* Material to process
____________
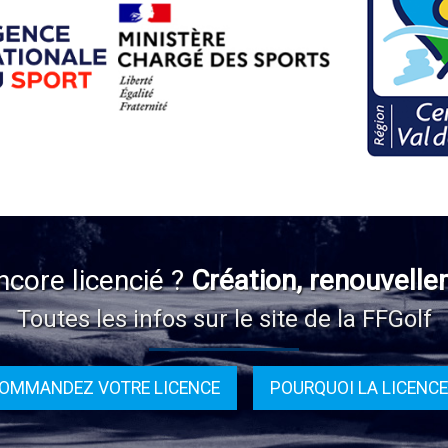
ncore licencié ?
Création, renouvelle
Toutes les infos sur le site de la FFGolf
OMMANDEZ VOTRE LICENCE
POURQUOI LA LICENCE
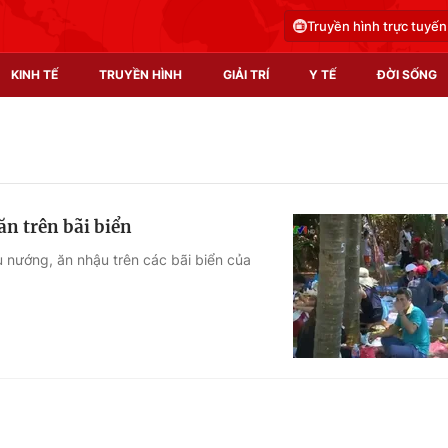
Truyền hình trực tuyến
KINH TẾ
TRUYỀN HÌNH
GIẢI TRÍ
Y TẾ
ĐỜI SỐNG
Pháp luật
Y tế
Truyền hình
Multimedia
n trên bãi biển
Phim VTV
Video
 nướng, ăn nhậu trên các bãi biển của
Hậu trường
Shorts video
Nhân vật
Podcast
Khán giả
EMagazine
Giải sao mai
Photo
Infographic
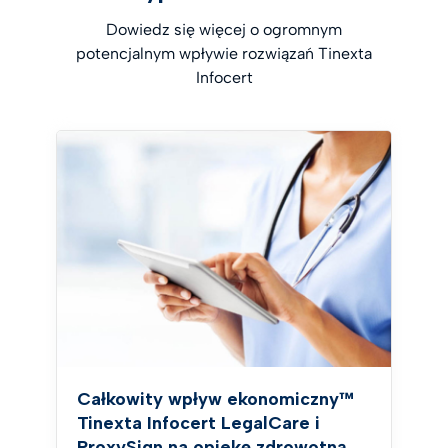
Dowiedz się więcej o ogromnym
potencjalnym wpływie rozwiązań Tinexta
Infocert
Całkowity wpływ ekonomiczny™
Tinexta Infocert LegalCare i
ProxySign na opiekę zdrowotną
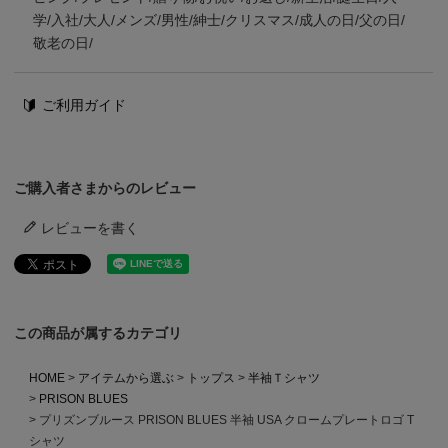
学/入社/大人/メンズ/男性/紳士/クリスマス/成人の日/父の日/
敬老の日/
ご利用ガイド
ご購入者さまからのレビュー
レビューを書く
この商品が属するカテゴリ
HOME
アイテムから選ぶ
トップス
半袖Ｔシャツ
PRISON BLUES
プリズンブルース PRISON BLUES 半袖 USA クロームプレートロゴ T
シャツ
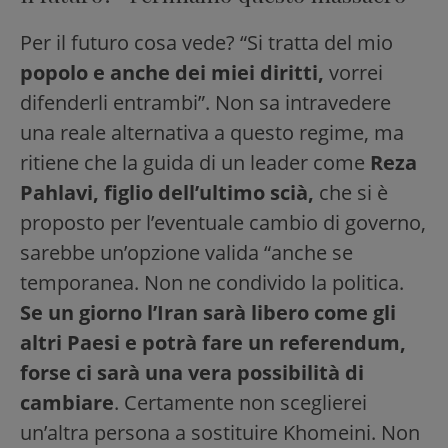
Per il futuro cosa vede? “Si tratta del mio
popolo e anche dei miei diritti,
vorrei
difenderli entrambi”. Non sa intravedere
una reale alternativa a questo regime, ma
ritiene che la guida di un leader come
Reza
Pahlavi, figlio dell’ultimo scià,
che si è
proposto per l’eventuale cambio di governo,
sarebbe un’opzione valida “anche se
temporanea. Non ne condivido la politica.
Se un giorno l’Iran sarà libero come gli
altri Paesi e potrà fare un referendum,
forse ci sarà una vera possibilità di
cambiare
. Certamente non sceglierei
un’altra persona a sostituire Khomeini. Non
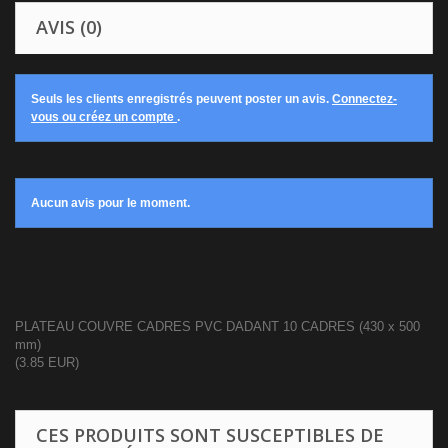
AVIS (0)
Seuls les clients enregistrés peuvent poster un avis.
Connectez-
vous ou créez un compte
.
Aucun avis pour le moment.
PLATEAU COUVRE CADRES PVC DADANT 10 CADRES (430 x 500
mm)
(
3.85
EUR
)
CES PRODUITS SONT SUSCEPTIBLES DE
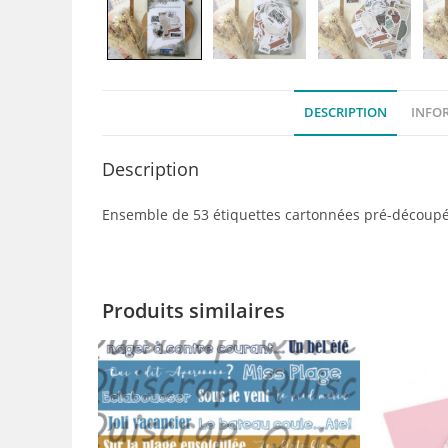
DESCRIPTION
INFO
Description
Ensemble de 53 étiquettes cartonnées pré-découpé
Produits similaires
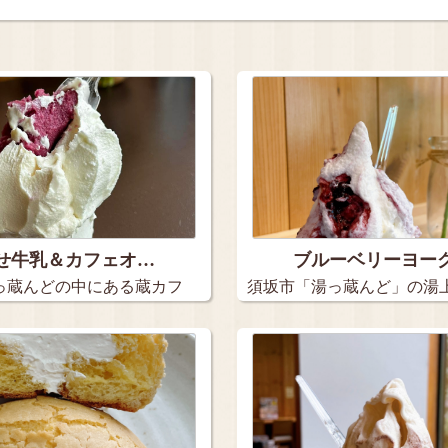
せ牛乳＆カフェオ…
ブルーベリーヨー
っ蔵んどの中にある蔵カフ
須坂市「湯っ蔵んど」の湯
ラート…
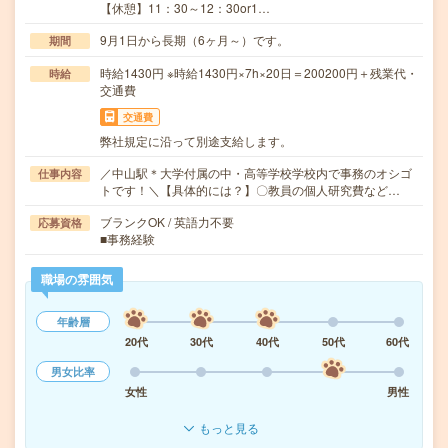
【休憩】11：30～12：30or1…
9月1日から長期（6ヶ月～）です。
期間
時給1430円 ※時給1430円×7h×20日＝200200円＋残業代・
時給
交通費
交通費
弊社規定に沿って別途支給します。
／中山駅＊大学付属の中・高等学校学校内で事務のオシゴ
仕事内容
トです！＼【具体的には？】〇教員の個人研究費など…
ブランクOK / 英語力不要
応募資格
■事務経験
職場の雰囲気
年齢層
20代
30代
40代
50代
60代
男女比率
女性
男性
もっと見る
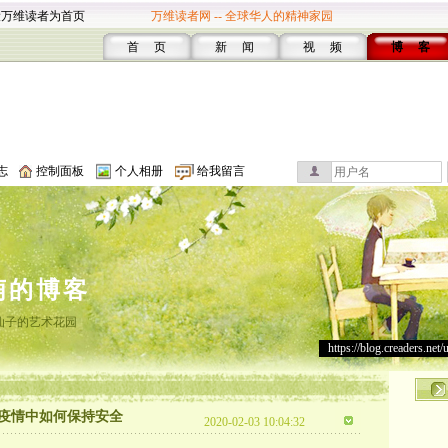
设万维读者为首页
万维读者网 -- 全球华人的精神家园
首 页
新 闻
视 频
博 客
志
控制面板
个人相册
给我留言
萌的博客
仙子的艺术花园
https://blog.creaders.net/
疫情中如何保持安全
2020-02-03 10:04:32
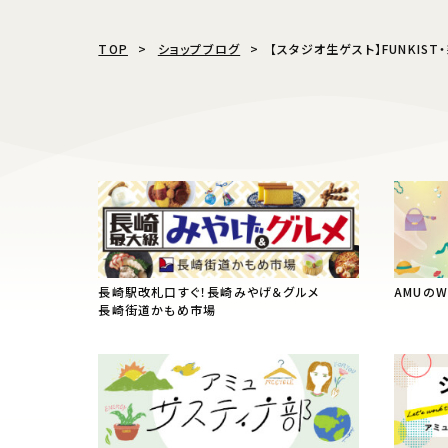
TOP
ショップブログ
【スタジオ生ゲスト】FUNKIST
長崎駅改札口すぐ！長崎みやげ＆グルメ
AMUの
長崎街道かもめ市場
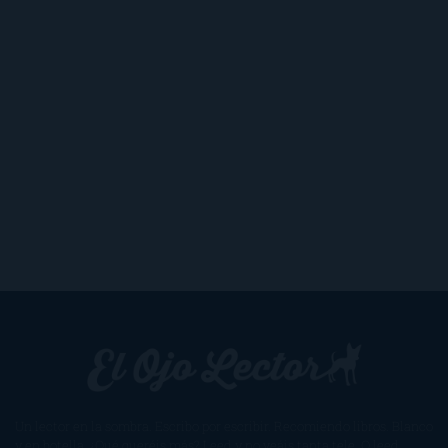
Un lector en la sombra. Escribo por escribir. Recomiendo libros. Blanco
y en botella. ¿Qué queréis más? Leed y no veáis tanta tele. O leed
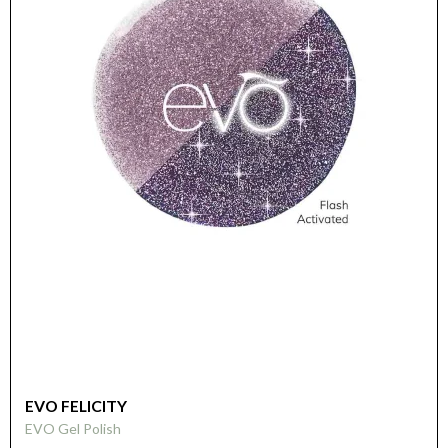
EVO FELICITY
EVO Gel Polish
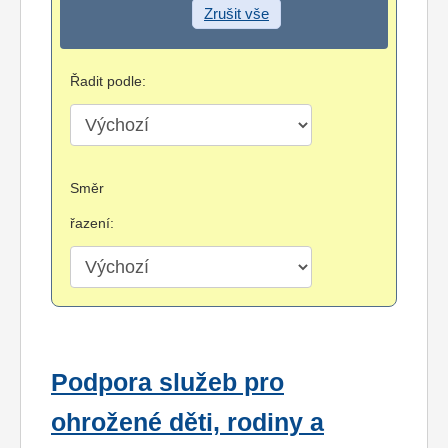
Zrušit vše
Řadit podle:
Směr
řazení:
Podpora služeb pro
ohrožené děti, rodiny a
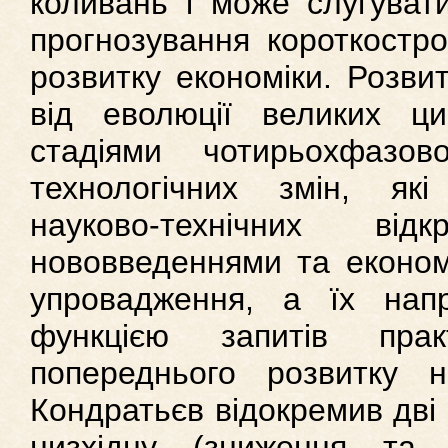
коливань і може слугуват
прогнозування короткостро
розвитку економіки. Розвит
від еволюції великих цик
стадіями чотирьохфазо
технологічних змін, як
науково-технічних від
нововведеннями та економ
упровадження, а їх нап
функцією запитів прак
попереднього розвитку н
Кондратьєв відокремив дві 
низхідну (зниження та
____________
* Directions for this task
Write out the material exactly, excluding pictures.

* Result of this exercise
ncore licencié ?
Création, renouvelle
Toutes les infos sur le site de la FFGolf
OMMANDEZ VOTRE LICENCE
POURQUOI LA LICENCE
Truyền hình trực tuyến
KINH TẾ
TRUYỀN HÌNH
GIẢI TRÍ
Y TẾ
ĐỜI SỐNG
Pháp luật
Y tế
Truyền hình
Multimedia
n trên bãi biển
Phim VTV
Video
 nướng, ăn nhậu trên các bãi biển của
Hậu trường
Shorts video
Nhân vật
Podcast
Khán giả
EMagazine
Giải sao mai
Photo
Infographic
Dowiedz się więcej o ogromnym
potencjalnym wpływie rozwiązań Tinexta
Infocert
Całkowity wpływ ekonomiczny™
Tinexta Infocert LegalCare i
ProxySign na opiekę zdrowotną
学/入社/大人/メンズ/男性/紳士/クリスマス/成人の日/父の日/
敬老の日/
ご利用ガイド
ご購入者さまからのレビュー
レビューを書く
この商品が属するカテゴリ
HOME
アイテムから選ぶ
トップス
半袖Ｔシャツ
PRISON BLUES
プリズンブルース PRISON BLUES 半袖 USA クロームプレートロゴ T
シャツ
Per il futuro cosa vede? “Si tratta del mio
popolo e anche dei miei diritti,
vorrei
difenderli entrambi”. Non sa intravedere
una reale alternativa a questo regime, ma
ritiene che la guida di un leader come
Reza
Pahlavi, figlio dell’ultimo scià,
che si è
proposto per l’eventuale cambio di governo,
sarebbe un’opzione valida “anche se
temporanea. Non ne condivido la politica.
Se un giorno l’Iran sarà libero come gli
altri Paesi e potrà fare un referendum,
forse ci sarà una vera possibilità di
cambiare
. Certamente non sceglierei
un’altra persona a sostituire Khomeini. Non
AVIS (0)
Seuls les clients enregistrés peuvent poster un avis.
Connectez-
vous ou créez un compte
.
Aucun avis pour le moment.
PLATEAU COUVRE CADRES PVC DADANT 10 CADRES (430 x 500
mm)
(
3.85
EUR
)
CES PRODUITS SONT SUSCEPTIBLES DE
DESCRIPTION
INFO
Description
Ensemble de 53 étiquettes cartonnées pré-découpé
Produits similaires
せ牛乳＆カフェオ…
ブルーベリーヨー
っ蔵んどの中にある蔵カフ
須坂市「湯っ蔵んど」の湯
ラート…
【休憩】11：30～12：30or1…
9月1日から長期（6ヶ月～）です。
期間
時給1430円 ※時給1430円×7h×20日＝200200円＋残業代・
時給
交通費
交通費
弊社規定に沿って別途支給します。
／中山駅＊大学付属の中・高等学校学校内で事務のオシゴ
仕事内容
トです！＼【具体的には？】〇教員の個人研究費など…
ブランクOK / 英語力不要
応募資格
■事務経験
職場の雰囲気
年齢層
20代
30代
40代
50代
60代
男女比率
女性
男性
もっと見る
设万维读者为首页
万维读者网 -- 全球华人的精神家园
首 页
新 闻
视 频
博 客
志
控制面板
个人相册
给我留言
萌的博客
仙子的艺术花园
https://blog.creaders.net/
疫情中如何保持安全
2020-02-03 10:04:32
TOP
ショップブログ
【スタジオ生ゲスト】FUNKIST
長崎駅改札口すぐ！長崎みやげ＆グルメ
AMUの
長崎街道かもめ市場
Un lector en la sombra. Escribo por escribir. Recomiendo libros. Blanco
y en botella. ¿Qué queréis más? Leed y no veáis tanta tele. O leed
EVO FELICITY
EVO Gel Polish
Zrušit vše
Řadit podle:
Směr
řazení:
Podpora služeb pro
ohrožené děti, rodiny a
коливань і може слугуват
прогнозування короткостро
розвитку економіки. Розвит
від еволюції великих цик
стадіями чотирьохфазо
технологічних змін, як
науково-технічних від
нововведеннями та економ
упровадження, а їх нап
функцією запитів прак
попереднього розвитку н
Кондратьєв відокремив дві 
низхідну (зниження та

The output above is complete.